At first, the 36-year-old South Asian immigrant didn't seem a typical candidate for a heart attack. He was lean, a nonsmoker and had healthy blood pressure. Only his cholesterol levels hovered just above normal. But when his chest pain lasted for an hour, he headed for the emergency room.

Good thing. Not only was he having a major heart attack, which doctors treated with clot-busting drugs, but he had three badly blocked arteries that required bypass surgery and he was diagnosed with type 2 diabetes.

So how does a young guy seemingly in good health suddenly become such a medical train wreck?

Add ethnicity to the list of risk factors for heart disease, type 2 diabetes and the metabolic syndrome -- a cluster of problems including high blood pressure, elevated blood sugar and too many blood fats. This case was reported in 2006 in the journal Circulation by an international team of doctors who hoped to alert colleagues to watch for similar patients who could be slipping under the medical radar.

An estimated 3 million South Asian immigrants now live in the United States and Canada. Studies suggest that this diverse group -- with family roots in India, Pakistan, Nepal, Sri Lanka and Bangladesh -- is three to five times more likely to have a heart attack or to die from heart disease compared with other populations -- despite the fact that many of them are at a healthy weight by Western standards.

Research hints at other ethnic differences. African-Americans seem to be at much greater risk of high blood pressure compared with other groups. The Pima tribe of Arizona and other Native American peoples have soaring rates of type 2 diabetes, a condition that also is two to five times more common in Hispanics than in non-Hispanic whites.

The culprit appears to be the way fat is accumulated. South Asians, as with some other ethnic groups, tend to pile on more fat around the middle even though they are not overweight by Western standards. Differences such as these are prompting some international health groups to adjust their screening tools by ethnicity.

Take the well-known body mass index, or BMI. It uses height and weight to gauge risk of weight-related complications. (BMI is calculated by dividing a person's weight in kilograms by height in meters squared.)

The National Heart, Lung, and Blood Institute sets a BMI of 18.5 to 24.9 as healthy; 25 to 29.9 as overweight; and 30 and higher as obese.

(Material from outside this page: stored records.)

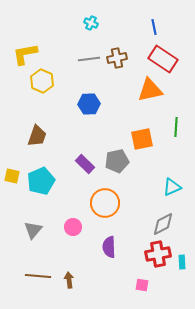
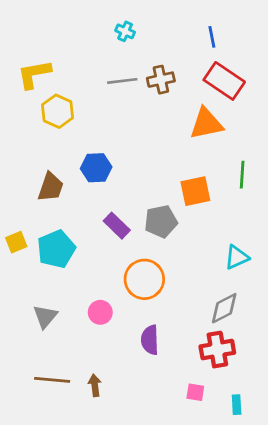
blue hexagon: (89, 104) -> (96, 168), moved
yellow square: (12, 176) -> (16, 242), turned -35
cyan rectangle: (182, 262) -> (237, 405), moved

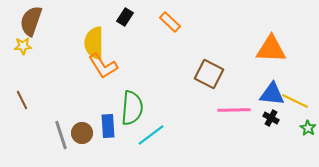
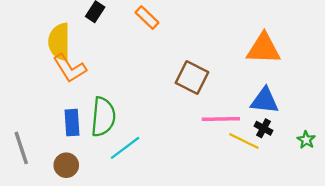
yellow line: (295, 101) -> (244, 141), moved
blue rectangle: (108, 126) -> (72, 123), moved
brown circle: (82, 133) -> (66, 165), moved

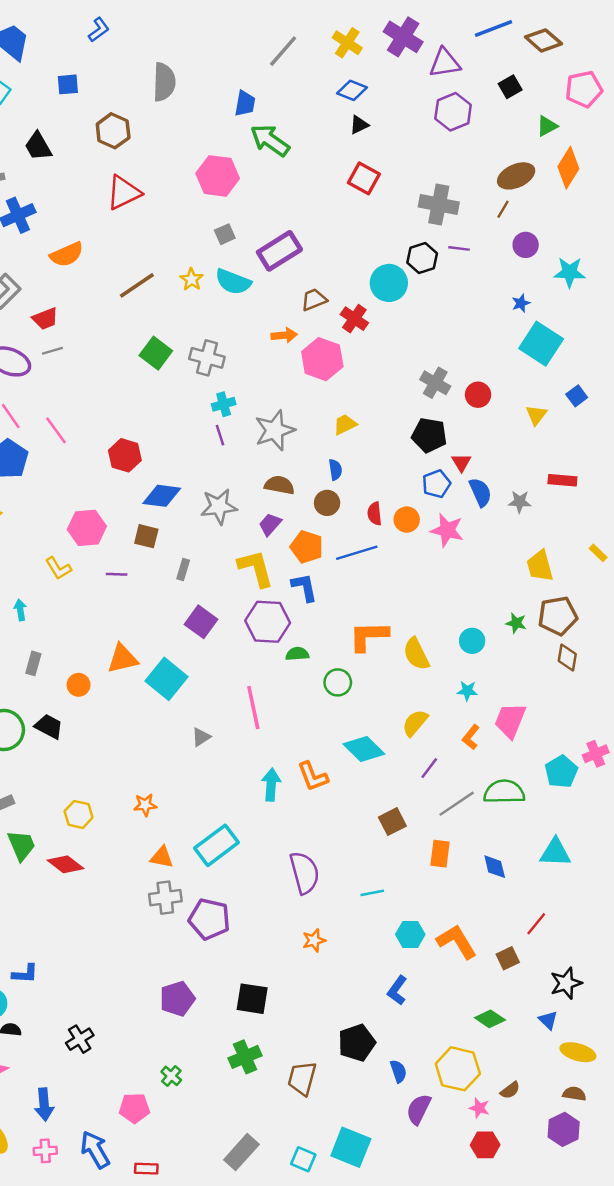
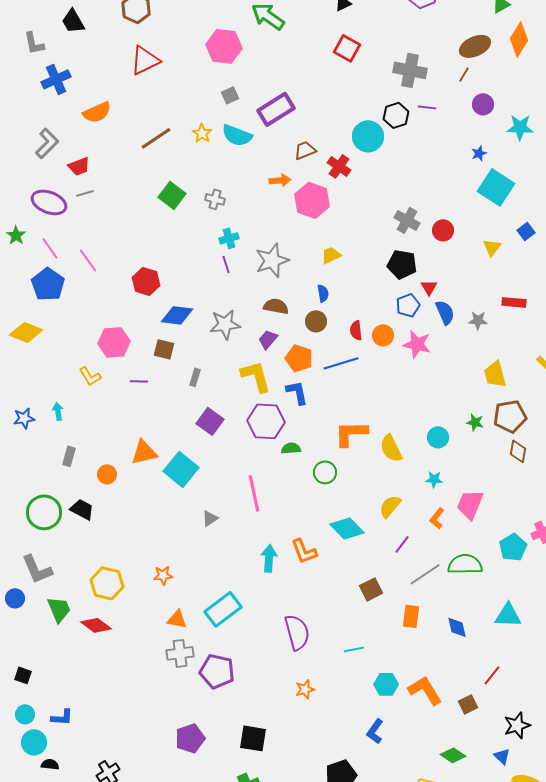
gray cross: (207, 358) -> (215, 199), size x0.7
yellow hexagon: (79, 814) -> (107, 583), size x1.4

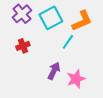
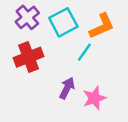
red cross: (23, 46) -> (29, 57), size x1.6

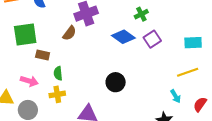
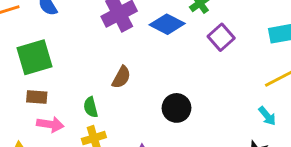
brown semicircle: (69, 33) -> (121, 77), moved
blue diamond: (123, 37) -> (167, 24), moved
brown rectangle: (43, 55) -> (37, 97), moved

But studies suggest that the BMI cutoffs that estimate weight-related risks for Caucasians of European heritage may sometimes give a false sense of security to people with Asian ancestry and cause unnecessary concern to those with African roots.

So in recent years, the World Health Organization has lowered the cutoff for obesity for Asians from a BMI of 30 to 25.

The International Diabetes Federation (IDF) has also set ethnic-based cutoffs for waist circumference. For Americans, the IDF says waistlines of 40 inches or larger are cause for concern in men; 35 inches or larger in women.

But for European and Middle Eastern residents, the IDF has set waist circumference cutoffs of 37 inches for men; 32 for women. Men from China as well as Central and South America are advised by the IDF to keep their waist sizes less than 35 inches.

"I definitely pay attention to the race of my patients," notes Dipanjan Banerjee, a cardiovascular fellow at Stanford University and co-author of a recent report in the International Journal of Obesity on using ethnic-specific criteria to improve the diagnosis of the metabolic syndrome. "If I see a South Asian man who is young with chest pain, I know that the probability of his having heart disease is higher than a Caucasian man the same age. So I do tend to be more aggressive with those patients."

But Banerjee also notes that taking into account the ethnicity of patients gets into some thorny questions.

Race is generally self-reported and may reflect a person's identity more than genetic makeup. "How do you determine who is actually African or Indian?" he asks. "What we are trying to capture with these crude racial classifications is a greater understanding of risk factors."

He envisions the day when doctors will instead sample genetic profiles that will be far more accurate in assessing risk than skin color or country of origin. "We are moving toward genetic therapy for cardiovascular disease and other medical conditions," he says. "That is what we are all trying to do."